EXERCISE REQUIREMENTS:
Only the number is needed: count the lines below that hold the string "comment".

SUPPLIED INFORMATION Block Start

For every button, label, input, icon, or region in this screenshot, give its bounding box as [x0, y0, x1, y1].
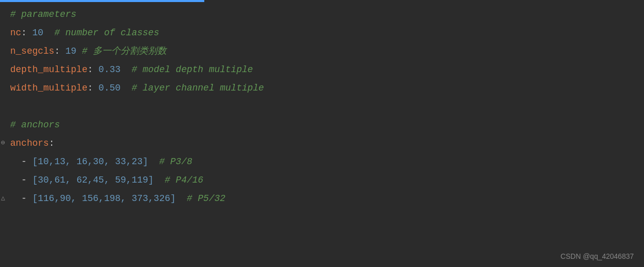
triangle-icon: △	[1, 193, 5, 204]
anchor-2-value: [30,61, 62,45, 59,119]	[32, 173, 154, 188]
comment-nc: # number of classes	[54, 26, 159, 40]
line-nc: nc: 10 # number of classes	[0, 24, 644, 42]
watermark: CSDN @qq_42046837	[561, 251, 634, 262]
comment-parameters: # parameters	[10, 7, 77, 22]
key-depth-multiple: depth_multiple	[10, 62, 87, 77]
value-width-multiple: 0.50	[99, 81, 121, 96]
comment-n-segcls: # 多一个分割类别数	[82, 44, 166, 59]
comment-anchor-2: # P4/16	[164, 173, 203, 188]
comment-anchors: # anchors	[10, 118, 60, 132]
anchor-1-value: [10,13, 16,30, 33,23]	[32, 154, 148, 169]
line-anchor-1: - [10,13, 16,30, 33,23] # P3/8	[0, 152, 644, 171]
comment-anchor-1: # P3/8	[159, 154, 193, 169]
line-anchors-key: ⊖ anchors:	[0, 134, 644, 152]
key-anchors: anchors	[10, 136, 49, 151]
collapse-icon: ⊖	[1, 138, 5, 149]
top-bar-indicator	[0, 0, 204, 2]
value-depth-multiple: 0.33	[99, 62, 121, 77]
line-anchor-2: - [30,61, 62,45, 59,119] # P4/16	[0, 171, 644, 189]
comment-width-multiple: # layer channel multiple	[132, 81, 264, 96]
value-nc: 10	[32, 26, 43, 40]
comment-depth-multiple: # model depth multiple	[132, 62, 253, 77]
line-width-multiple: width_multiple: 0.50 # layer channel mul…	[0, 79, 644, 97]
code-container: # parameters nc: 10 # number of classes …	[0, 0, 644, 267]
line-comment-parameters: # parameters	[0, 5, 644, 24]
key-width-multiple: width_multiple	[10, 81, 87, 96]
comment-anchor-3: # P5/32	[187, 191, 226, 206]
line-n-segcls: n_segcls: 19 # 多一个分割类别数	[0, 42, 644, 60]
line-depth-multiple: depth_multiple: 0.33 # model depth multi…	[0, 60, 644, 79]
key-n-segcls: n_segcls	[10, 44, 54, 59]
empty-line-1	[0, 97, 644, 116]
line-comment-anchors: # anchors	[0, 116, 644, 134]
anchor-3-value: [116,90, 156,198, 373,326]	[32, 191, 176, 206]
line-anchor-3: △ - [116,90, 156,198, 373,326] # P5/32	[0, 189, 644, 208]
key-nc: nc	[10, 26, 21, 40]
value-n-segcls: 19	[65, 44, 77, 59]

SUPPLIED INFORMATION Block End

SOLUTION FOR THIS EXERCISE:
11